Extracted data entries

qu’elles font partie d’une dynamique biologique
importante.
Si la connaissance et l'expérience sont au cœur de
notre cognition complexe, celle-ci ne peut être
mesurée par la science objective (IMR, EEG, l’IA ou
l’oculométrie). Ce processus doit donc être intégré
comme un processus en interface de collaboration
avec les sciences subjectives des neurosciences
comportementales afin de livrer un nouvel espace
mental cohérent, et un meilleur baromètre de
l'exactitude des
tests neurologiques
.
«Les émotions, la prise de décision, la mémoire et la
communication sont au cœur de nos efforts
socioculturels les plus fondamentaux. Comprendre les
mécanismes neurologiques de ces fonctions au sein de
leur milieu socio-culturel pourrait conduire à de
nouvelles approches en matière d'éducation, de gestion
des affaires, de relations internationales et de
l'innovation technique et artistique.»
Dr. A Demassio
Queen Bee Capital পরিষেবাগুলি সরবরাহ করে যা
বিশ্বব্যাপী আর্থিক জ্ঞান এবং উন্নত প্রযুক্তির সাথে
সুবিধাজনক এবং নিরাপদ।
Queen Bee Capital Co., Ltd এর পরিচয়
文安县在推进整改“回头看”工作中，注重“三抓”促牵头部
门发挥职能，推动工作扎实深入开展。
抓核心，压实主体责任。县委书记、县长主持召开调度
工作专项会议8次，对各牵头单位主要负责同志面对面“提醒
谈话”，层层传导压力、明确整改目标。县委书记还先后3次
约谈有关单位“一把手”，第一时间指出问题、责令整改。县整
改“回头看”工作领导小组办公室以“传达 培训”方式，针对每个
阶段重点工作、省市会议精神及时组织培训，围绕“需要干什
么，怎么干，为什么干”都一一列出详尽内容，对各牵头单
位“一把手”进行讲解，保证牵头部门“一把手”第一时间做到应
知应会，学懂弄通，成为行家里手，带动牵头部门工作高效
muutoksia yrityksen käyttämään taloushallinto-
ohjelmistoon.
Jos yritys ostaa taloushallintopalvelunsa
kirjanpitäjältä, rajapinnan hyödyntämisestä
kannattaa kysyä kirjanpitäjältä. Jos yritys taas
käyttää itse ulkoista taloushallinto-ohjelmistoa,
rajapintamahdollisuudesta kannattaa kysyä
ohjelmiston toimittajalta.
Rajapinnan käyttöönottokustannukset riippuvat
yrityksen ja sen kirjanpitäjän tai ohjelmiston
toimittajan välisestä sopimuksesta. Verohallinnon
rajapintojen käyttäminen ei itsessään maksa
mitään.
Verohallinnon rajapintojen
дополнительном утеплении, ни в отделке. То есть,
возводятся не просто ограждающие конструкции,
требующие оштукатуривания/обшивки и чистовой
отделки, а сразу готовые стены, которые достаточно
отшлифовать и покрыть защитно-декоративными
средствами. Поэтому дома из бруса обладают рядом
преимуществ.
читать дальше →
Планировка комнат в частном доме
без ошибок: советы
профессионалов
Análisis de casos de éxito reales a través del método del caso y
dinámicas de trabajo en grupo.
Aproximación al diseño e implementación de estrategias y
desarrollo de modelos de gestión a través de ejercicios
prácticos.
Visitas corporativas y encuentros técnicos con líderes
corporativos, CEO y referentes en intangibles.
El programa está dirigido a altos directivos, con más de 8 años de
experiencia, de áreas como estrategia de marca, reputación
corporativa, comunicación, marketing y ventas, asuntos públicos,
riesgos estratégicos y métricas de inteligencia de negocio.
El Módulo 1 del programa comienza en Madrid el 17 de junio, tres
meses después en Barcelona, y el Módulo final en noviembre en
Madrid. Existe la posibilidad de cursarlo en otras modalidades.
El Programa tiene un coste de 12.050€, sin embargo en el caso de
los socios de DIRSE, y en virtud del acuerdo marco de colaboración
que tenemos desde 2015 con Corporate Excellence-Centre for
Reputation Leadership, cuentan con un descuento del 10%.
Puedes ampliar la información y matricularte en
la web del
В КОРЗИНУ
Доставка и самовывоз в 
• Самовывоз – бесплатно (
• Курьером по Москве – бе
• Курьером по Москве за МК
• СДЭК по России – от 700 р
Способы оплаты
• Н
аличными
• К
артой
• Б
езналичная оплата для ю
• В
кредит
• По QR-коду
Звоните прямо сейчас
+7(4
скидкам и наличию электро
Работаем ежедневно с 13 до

▸ EXERCISE DIRECTIONS: Which lines in the records above contain the word "neurologiques"? Return each of them.

▸ SOLUTION TO THE EXERCISE:
tests neurologiques
mécanismes neurologiques de ces fonctions au sein de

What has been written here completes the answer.